Inflammatory cells in the intratumoral (IT) e peritumoral (PT) stroma were characterized by immunohistochemistry (IHC) using monoclonal anti-CD20 (B lymphocytes), CD3, CD4 and CD8 (T lymphocytes) and CD68 (macrophages) antibodies, and quantified as percentage in neoplastic area. PDL1 expression in tumor cells (TC) and immune cells (IC) was evaluated by IHC using Ventana SP263 antibody (Roche) and quantified as percentage of expressing cells. Difference between naïve and treated samples was assessed through Mann-Whithey test.

Results

15 paired MPM specimens (14 epithelioid and 1 biphasic) obtained for diagnostic purpose before platinum-pemetrexed ct and at the time of resection were analyzed. After ct MPM samples showed PT and IT increase of CD68+ macrophages and CD3+ T lymphocytes, even though only peritumoral CD3+ lymphocytes significantly increased (p=0.008).
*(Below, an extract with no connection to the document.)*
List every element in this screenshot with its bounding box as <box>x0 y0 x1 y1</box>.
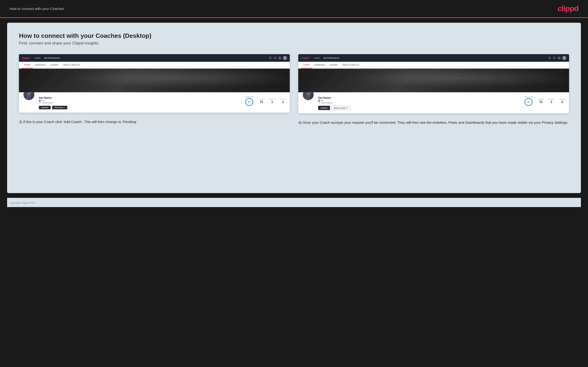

CD4+ and CD8+ lymphocytes were lacking in naive samples, while CD8+ significantly increased after ct (median value PT pre vs. post-ct: 5% vs. 30%, p=0.02; median valule IT pre vs. post-ct: 5% vs. 15%, p= 0.007). CD8+/CD68+ ratio increased after ct, even though without statistical significance. No IT B lymphocytes were observed, a small increase at PT level was shown after ct. Ct induced PDL1 expression in tumor cells and even more in lymphomonocitic infiltrate (median value pre vs. post-ct 0% vs. 50%, p=0.003).

Conclusions

Ct significantly increases cytotoxic T lymphocytes at PT and IT level in MPM samples and PDL1 expression in IC. These data confirm the strong rationale for the combination of checkpoint inhibitors and ct as promising treatment of MPM.

Clinical trial identification

not applicable

Legal entity responsible for the study

Istituto Oncologico Veneto IRCCS

Funding

None

Disclosure

All authors have declared no conflicts of interest.